### What the exercise asks
Look below for the line that has "high school and". Set down the lines from there through the line that has "Optical, Regis Hair, Sears", exactly as written.

(Saved data entries)
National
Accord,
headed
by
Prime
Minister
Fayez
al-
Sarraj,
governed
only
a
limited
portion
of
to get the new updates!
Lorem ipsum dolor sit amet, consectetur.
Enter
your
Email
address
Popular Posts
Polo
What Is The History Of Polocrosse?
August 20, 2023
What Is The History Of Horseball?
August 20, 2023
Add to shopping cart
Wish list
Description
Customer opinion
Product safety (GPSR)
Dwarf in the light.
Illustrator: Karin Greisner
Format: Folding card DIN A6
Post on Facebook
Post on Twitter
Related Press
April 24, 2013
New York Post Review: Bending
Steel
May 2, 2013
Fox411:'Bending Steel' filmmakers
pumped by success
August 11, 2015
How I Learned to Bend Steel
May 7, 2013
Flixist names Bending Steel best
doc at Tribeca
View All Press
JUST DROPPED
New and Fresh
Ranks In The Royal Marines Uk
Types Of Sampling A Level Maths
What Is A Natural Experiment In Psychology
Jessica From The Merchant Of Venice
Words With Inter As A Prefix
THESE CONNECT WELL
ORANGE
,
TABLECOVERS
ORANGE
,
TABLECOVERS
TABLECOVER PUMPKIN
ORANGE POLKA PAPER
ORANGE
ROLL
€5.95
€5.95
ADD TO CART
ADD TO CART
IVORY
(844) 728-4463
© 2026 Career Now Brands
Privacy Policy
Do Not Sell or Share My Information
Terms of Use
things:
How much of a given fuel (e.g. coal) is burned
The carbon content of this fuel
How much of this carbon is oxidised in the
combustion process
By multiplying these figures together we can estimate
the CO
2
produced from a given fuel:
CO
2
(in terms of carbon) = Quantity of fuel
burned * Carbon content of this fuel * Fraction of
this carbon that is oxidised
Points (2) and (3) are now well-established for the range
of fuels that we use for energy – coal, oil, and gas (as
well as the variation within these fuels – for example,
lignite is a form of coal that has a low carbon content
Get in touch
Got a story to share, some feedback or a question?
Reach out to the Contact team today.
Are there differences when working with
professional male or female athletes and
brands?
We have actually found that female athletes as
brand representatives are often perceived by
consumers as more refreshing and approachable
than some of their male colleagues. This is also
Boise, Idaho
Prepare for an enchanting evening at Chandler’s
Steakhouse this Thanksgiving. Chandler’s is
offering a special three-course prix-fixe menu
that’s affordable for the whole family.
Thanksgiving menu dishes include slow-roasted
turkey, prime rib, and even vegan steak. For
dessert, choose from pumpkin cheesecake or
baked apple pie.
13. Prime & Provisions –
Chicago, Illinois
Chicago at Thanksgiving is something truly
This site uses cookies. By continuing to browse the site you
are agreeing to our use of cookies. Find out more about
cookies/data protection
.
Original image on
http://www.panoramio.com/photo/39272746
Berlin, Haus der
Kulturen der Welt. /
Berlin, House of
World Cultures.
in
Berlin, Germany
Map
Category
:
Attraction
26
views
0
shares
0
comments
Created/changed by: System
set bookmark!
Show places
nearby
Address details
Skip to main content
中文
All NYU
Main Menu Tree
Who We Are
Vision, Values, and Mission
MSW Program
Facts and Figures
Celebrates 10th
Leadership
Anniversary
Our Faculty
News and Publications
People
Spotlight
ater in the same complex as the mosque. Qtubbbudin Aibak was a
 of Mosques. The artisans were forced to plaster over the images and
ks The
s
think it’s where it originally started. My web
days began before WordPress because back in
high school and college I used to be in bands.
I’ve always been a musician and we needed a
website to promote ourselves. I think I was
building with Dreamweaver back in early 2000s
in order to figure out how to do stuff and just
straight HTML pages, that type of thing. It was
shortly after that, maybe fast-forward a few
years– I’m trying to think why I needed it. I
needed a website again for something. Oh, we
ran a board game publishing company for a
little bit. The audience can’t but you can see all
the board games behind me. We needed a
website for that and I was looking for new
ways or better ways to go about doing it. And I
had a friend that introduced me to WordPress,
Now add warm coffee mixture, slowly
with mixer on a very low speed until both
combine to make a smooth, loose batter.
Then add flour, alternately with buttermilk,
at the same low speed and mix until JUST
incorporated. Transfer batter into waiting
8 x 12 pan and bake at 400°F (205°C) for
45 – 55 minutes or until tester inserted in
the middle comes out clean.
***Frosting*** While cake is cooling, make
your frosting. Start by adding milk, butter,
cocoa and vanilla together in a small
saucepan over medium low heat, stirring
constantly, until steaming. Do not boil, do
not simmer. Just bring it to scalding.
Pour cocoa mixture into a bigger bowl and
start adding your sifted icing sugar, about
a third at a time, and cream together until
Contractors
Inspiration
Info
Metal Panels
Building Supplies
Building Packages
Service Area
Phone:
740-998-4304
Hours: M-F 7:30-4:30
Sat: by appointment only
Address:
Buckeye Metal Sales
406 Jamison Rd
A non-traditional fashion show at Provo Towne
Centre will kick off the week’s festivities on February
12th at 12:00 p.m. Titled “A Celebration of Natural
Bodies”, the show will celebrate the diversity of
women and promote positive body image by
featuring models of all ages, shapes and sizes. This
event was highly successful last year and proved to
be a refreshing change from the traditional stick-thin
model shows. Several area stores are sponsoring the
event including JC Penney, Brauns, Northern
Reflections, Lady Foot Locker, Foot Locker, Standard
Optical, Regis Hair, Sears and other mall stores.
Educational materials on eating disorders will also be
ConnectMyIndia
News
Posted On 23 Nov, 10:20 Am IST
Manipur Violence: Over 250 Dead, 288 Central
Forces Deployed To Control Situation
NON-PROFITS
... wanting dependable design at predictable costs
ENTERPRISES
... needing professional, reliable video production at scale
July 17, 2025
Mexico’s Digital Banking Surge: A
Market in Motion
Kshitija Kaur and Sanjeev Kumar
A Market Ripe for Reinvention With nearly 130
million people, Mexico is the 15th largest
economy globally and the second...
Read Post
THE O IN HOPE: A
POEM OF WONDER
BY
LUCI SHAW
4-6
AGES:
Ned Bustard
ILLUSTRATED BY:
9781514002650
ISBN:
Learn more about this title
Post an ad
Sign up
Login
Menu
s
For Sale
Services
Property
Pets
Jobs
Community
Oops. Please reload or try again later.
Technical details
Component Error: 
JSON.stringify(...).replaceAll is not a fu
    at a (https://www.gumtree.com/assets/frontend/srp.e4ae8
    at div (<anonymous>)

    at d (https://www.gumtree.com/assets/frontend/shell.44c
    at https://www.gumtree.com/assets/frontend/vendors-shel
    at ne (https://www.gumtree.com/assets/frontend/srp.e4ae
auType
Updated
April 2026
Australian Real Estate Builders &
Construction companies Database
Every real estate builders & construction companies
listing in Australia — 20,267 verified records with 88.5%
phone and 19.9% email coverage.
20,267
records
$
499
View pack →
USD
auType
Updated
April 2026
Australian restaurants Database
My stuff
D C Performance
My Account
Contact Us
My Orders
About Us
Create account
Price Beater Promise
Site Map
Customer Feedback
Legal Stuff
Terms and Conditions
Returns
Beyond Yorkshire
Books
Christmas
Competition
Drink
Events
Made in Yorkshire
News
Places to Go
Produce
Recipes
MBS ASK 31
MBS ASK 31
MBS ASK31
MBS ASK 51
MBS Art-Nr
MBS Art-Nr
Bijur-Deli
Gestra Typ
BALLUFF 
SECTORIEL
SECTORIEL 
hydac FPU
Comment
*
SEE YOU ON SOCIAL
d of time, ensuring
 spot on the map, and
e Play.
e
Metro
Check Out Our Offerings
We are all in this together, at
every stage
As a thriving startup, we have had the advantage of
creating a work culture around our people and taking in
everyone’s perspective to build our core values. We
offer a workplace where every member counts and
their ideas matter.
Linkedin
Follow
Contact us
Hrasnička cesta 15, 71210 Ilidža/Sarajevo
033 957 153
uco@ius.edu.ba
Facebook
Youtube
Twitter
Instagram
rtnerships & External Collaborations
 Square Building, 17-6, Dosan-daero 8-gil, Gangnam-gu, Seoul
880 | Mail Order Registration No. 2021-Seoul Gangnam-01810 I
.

### Result
high school and college I used to be in bands.
I’ve always been a musician and we needed a
website to promote ourselves. I think I was
building with Dreamweaver back in early 2000s
in order to figure out how to do stuff and just
straight HTML pages, that type of thing. It was
shortly after that, maybe fast-forward a few
years– I’m trying to think why I needed it. I
needed a website again for something. Oh, we
ran a board game publishing company for a
little bit. The audience can’t but you can see all
the board games behind me. We needed a
website for that and I was looking for new
ways or better ways to go about doing it. And I
had a friend that introduced me to WordPress,
Now add warm coffee mixture, slowly
with mixer on a very low speed until both
combine to make a smooth, loose batter.
Then add flour, alternately with buttermilk,
at the same low speed and mix until JUST
incorporated. Transfer batter into waiting
8 x 12 pan and bake at 400°F (205°C) for
45 – 55 minutes or until tester inserted in
the middle comes out clean.
***Frosting*** While cake is cooling, make
your frosting. Start by adding milk, butter,
cocoa and vanilla together in a small
saucepan over medium low heat, stirring
constantly, until steaming. Do not boil, do
not simmer. Just bring it to scalding.
Pour cocoa mixture into a bigger bowl and
start adding your sifted icing sugar, about
a third at a time, and cream together until
Contractors
Inspiration
Info
Metal Panels
Building Supplies
Building Packages
Service Area
Phone:
740-998-4304
Hours: M-F 7:30-4:30
Sat: by appointment only
Address:
Buckeye Metal Sales
406 Jamison Rd
A non-traditional fashion show at Provo Towne
Centre will kick off the week’s festivities on February
12th at 12:00 p.m. Titled “A Celebration of Natural
Bodies”, the show will celebrate the diversity of
women and promote positive body image by
featuring models of all ages, shapes and sizes. This
event was highly successful last year and proved to
be a refreshing change from the traditional stick-thin
model shows. Several area stores are sponsoring the
event including JC Penney, Brauns, Northern
Reflections, Lady Foot Locker, Foot Locker, Standard
Optical, Regis Hair, Sears and other mall stores.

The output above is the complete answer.